ABSTRACT

Systems analysis came to the fore in physical geography in the 1960s and found formal expression in the classic textbook of Chorley and Kennedy (1971). The introduction of systems analysis into physical geography was not without its critics, but the new approach rapidly became one of the cornerstones of thinking about the physical environment. The continued success of systems analysis is probably best illustrated by a perusal of any set of modern textbooks on introductory physical geography. Often the titles of such texts use ‘systems’ as an explicit indication of their approach.
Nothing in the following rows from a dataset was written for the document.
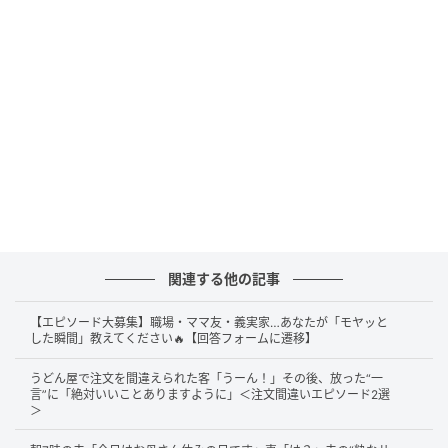
代。このオチに思わず吹き出してしまった方もいるの
ではないでしょうか。
とはいえ、きっと投稿者さんがお綺麗な方に違いはな
いでしょう。そして11歳の次男さんも年齢を勘違いし
ていたとはいえ、そんなお母さんを誇らしく思ってい
るのかもしれません。
そこで、この出来事についての率直な感想や、次男さ
んとのその後のやり取りについて、投稿者さんに詳し
く伺いました。
関連する他の記事
「そりゃ50代には見えんやろー」と大笑いし
【エピソード大募集】職場・ママ友・義実家…あなたが「モヤッと
た
した瞬間」教えてください🔥【回答フォームに遷移】
うどん屋で注文を間違えられた客「うーん！」その後、放った“一
ｰｰｰ思わずクスッとしました！次男さんが「奇跡の50
言”に「絶対いいことありますように」＜注文間違いエピソード2選
＞
代」と周囲に伝えていたと知ったときの率直な感想を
Almost invariably the contents pages divide the subject matter into specific environmental systems, each of which is considered in turn: for example, the atmospheric system, the lithospheric system and the biosphere, and occasionally there is a chapter attempting to integrate the disparate systems at the end of the text. Systems analysis, if judged by column inches of text in undergraduate books and even research papers, has become the overarching framework for understanding in physical geography. With such success, it is important to understand what systems analysis is. Systems analysis has also moulded thinking about the physical environment. Entities and relations are viewed in a specific framework and studied according to expected modes of system behaviour. An understanding of the constraints on thinking imposed by systems analysis is essential to ensure that the limitations of the systems analysis framework do not become a barrier to comprehension of the physical environment.